Transcribe the records exactly from the line with "популярный, широко поддерживаемы" to the end, both included.

Data shown: Begin

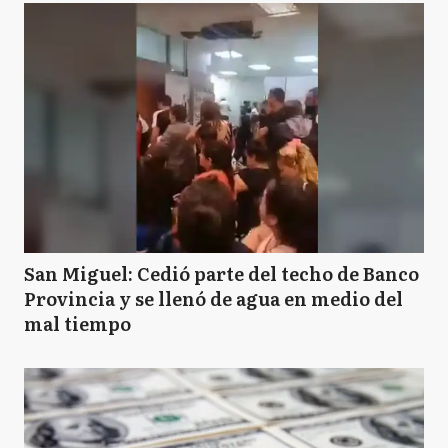
San Miguel: Cedió parte del techo de Banco
Provincia y se llenó de agua en medio del
mal tiempo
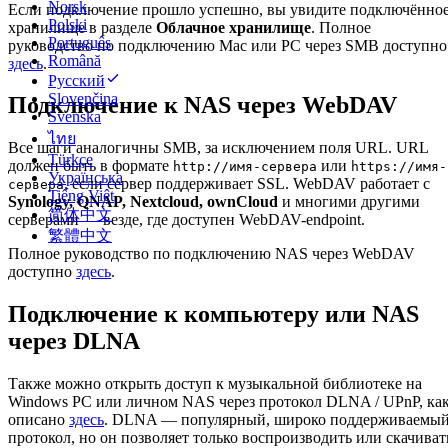
Norsk
Если подключение прошло успешно, вы увидите подключённо
Polski
хранилище в разделе
Облачное хранилище
. Полное
Português
руководство по подключению Mac или PC через SMB доступно
Română
здесь
.
Русский
Slovenčina
Подключение к NAS через WebDAV
Svenska
ไทย
Все шаги аналогичны SMB, за исключением поля URL. URL
Türkçe
должен быть в формате
или
http://имя-сервера
https://имя-
Українська
, если сервер поддерживает SSL. WebDAV работает с
сервера
Tiếng Việt
Synology, QNAP, Nextcloud, ownCloud
и многими другими
简体中文
серверами — везде, где доступен WebDAV-endpoint.
繁體中文
Полное руководство по подключению NAS через WebDAV
доступно
здесь
.
Подключение к компьютеру или NAS
через DLNA
Также можно открыть доступ к музыкальной библиотеке на
Windows PC или личном NAS через протокол DLNA / UPnP, ка
описано
здесь
. DLNA — популярный, широко поддерживаемы
протокол, но он позволяет только воспроизводить или скачиват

Data shown: End

→ Task output
. DLNA — популярный, широко поддерживаемы
протокол, но он позволяет только воспроизводить или скачиват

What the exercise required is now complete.